Tuesday January 14 Read Jim Daniels, Punching Out pp. 1-52. Discuss poetry, poetic devices, and how to analyze literary texts. Work on defining "working-class literature."

Thursday January 16 Read Jim Daniels, Punching Out pp. 53-93 and Tim Ross, "A Conversation with Jim Daniels" (CP). Discuss literature as a form of resistance. More on writing about literature.

Tuesday January 21 Read Tillie Olsen, "I Want You Women Up North To Know" and Janet Zandy, ed., "The Fire Poems" (CP). Discuss the Triangle Shirtwaist Fires and sweatshop labor. Discuss "working-class poetry" as "documentary poetry."

Evening of January 21 Screen the film Bread and Roses (time and location tba)

Thursday January 23 Read James Oppenheim, "Bread and Roses" (CP). Discuss the film Bread and Roses. Continue discussion of sweatshops.

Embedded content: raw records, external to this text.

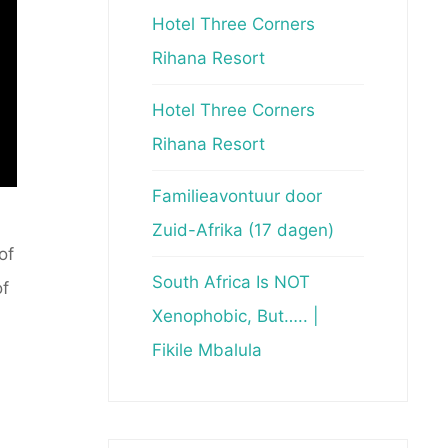
Hotel Three Corners
Rihana Resort
Hotel Three Corners
Rihana Resort
Familieavontuur door
Zuid-Afrika (17 dagen)
of
South Africa Is NOT
of
Xenophobic, But….. |
Fikile Mbalula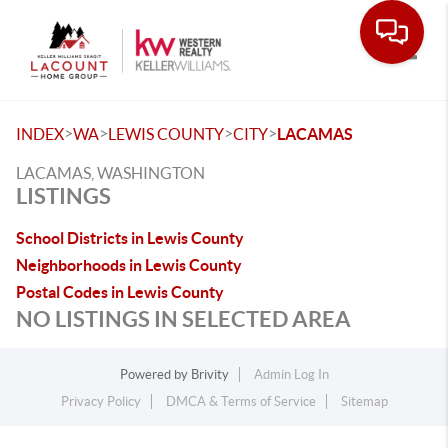
Toggle
>
>
>
>
INDEX
WA
LEWIS COUNTY
CITY
LACAMAS
LACAMAS, WASHINGTON
LISTINGS
School Districts in Lewis County
Neighborhoods in Lewis County
Postal Codes in Lewis County
NO LISTINGS IN SELECTED AREA
Powered by
Brivity
Admin Log In
Privacy Policy
DMCA & Terms of Service
Sitemap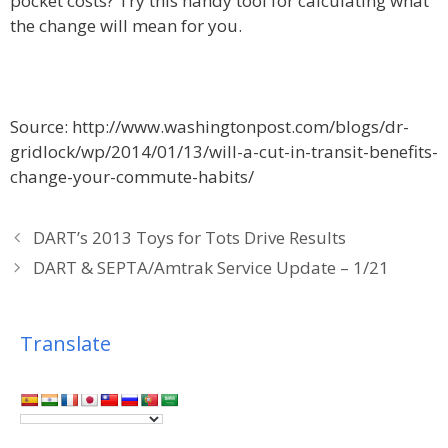
pocket costs? Try this handy tool for calculating what
the change will mean for you.
Source: http://www.washingtonpost.com/blogs/dr-
gridlock/wp/2014/01/13/will-a-cut-in-transit-benefits-
change-your-commute-habits/
DART’s 2013 Toys for Tots Drive Results
DART & SEPTA/Amtrak Service Update – 1/21
Translate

Tuesday January 28 Read Upton Sinclair, The Jungle chs. 1-11. Discuss labor unions and labor movement. Watch clips from the film Roger and Me.

Thursday January 30 Read Upton Sinclair, The Jungle chs. 12-21. Discuss/define class consciousness.

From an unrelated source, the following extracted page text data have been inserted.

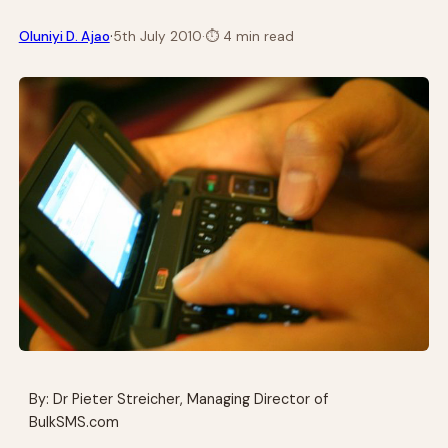
·
Oluniyi D. Ajao
5th July 2010
·
⏱
4 min read
By: Dr Pieter Streicher, Managing Director of
BulkSMS.com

Tuesday February 4 Read Upton Sinclair, The Jungle chs. 22-31. Discuss labor laws. Guest lecture: Nicole Smithson.

Thursday February 6 Read Dead Kennedys, Tracy Chapman, and White Stripes lyrics (CP). Discuss punk music, folk music, and art as a class weapon. Listen to select songs.

Tuesday February 11 Read Tillie Olsen, Yonnondio: From the Thirties.Discuss gender and social class. Watch clips from the film Nine to Five.

Thursday February 13 Read Lisa Orr, "People Who Might Have Been You: Agency and the Damaged Self in Tillie Olsen's Yonnondio," Tillie Olsen, "I Stand Here Ironing" (CP). Discuss glass ceiling concept and sexual harassment.

Tuesday February 18 NO CLASS TODAY

Evening of February 18 Screen the film Alice Doesn't Live Here Anymore (time and location tba)

Thursday February 20 Discuss the film Alice Doesn't Live Here Anymore. More on gender and representations of alientation.

Tuesday February 25 Group Projects/Poster Presentations this week.

Thursday February 27 Group Projects/Poster Presentations this week.

Tuesday March 4 Read Raymond Carver, What We Talk About When We Talk About Love pp. 1-46. Discuss Carver and short fiction as a genre.

Thursday March 6 Read Raymond Carver, What We Talk About When We Talk

About Love pp. 47-106. More on the elements of fiction and defining the "workingclass story." Discuss the Text-In-Context Essay and expectations for formal literary research papers.

March 11/13-NO CLASS

Tuesday March 18 Read Raymond Carver, What We Talk About When We Talk About Love pp. 107-159, Dorothy Allison, "Mama" (CP). More on workingclass fiction.

Thursday March 20 Read Jim Daniels, "Movie Stars" (CP). Discuss representations of the working class on television. Screen some sit-com excerpts. Prospectus for Text-In-Context Essay due today.

Tuesday March 25 Read excerpts from Karl Marx and Frederick Engels, The Communist Manifesto (CP). Discuss Marxism and class conflict. Watch clips from the film Clerks.

Thursday March 27 Read Rebecca Harding Davis, "Life in the Iron Mills" (11- 65). Discuss the preservation of working-class voices.

Tuesday April 1 Read Rebecca Harding Davis, "The Wife's Story" and "Anne" (177- 242). Discuss comparisons between nineteenth and twentieth century working-class representations.

Thursday April 3 Read Bruce Springsteen, Johnny Paycheck, and Johnny Cash lyrics (CP). Discuss the ethics of representation, image/persona/ethos, and who has the "right" to speak for the working class. Listen to select songs. Discuss country music and "blue-collar rock."

Tuesday April 8 Read Chester Himes, If He Hollers Let Him Go chs. 1-11. Discuss race and social class and Himes' career.

Thursday April 10 Read Chester Himes, If He Hollers Let Him Go chs. 12- 22. Discuss the relationship between genre fiction and working-class literature.

By Friday April 11 By 5:00 p.m. today, I should have received a rough draft of your Text- In-Context Essay (via email, my mailbox, or in person in my office).

Tuesday April 15 Classes canceled for one-on-one conferences to discuss final paper.

Thursday April 17 Classes canceled for one-on-one conferences to discuss final paper.

Tuesday April 22 Course Evaluations. Discuss the semester

Thursday April 24 Final Draft of Text-in-Context Essay due. End-of-semester party.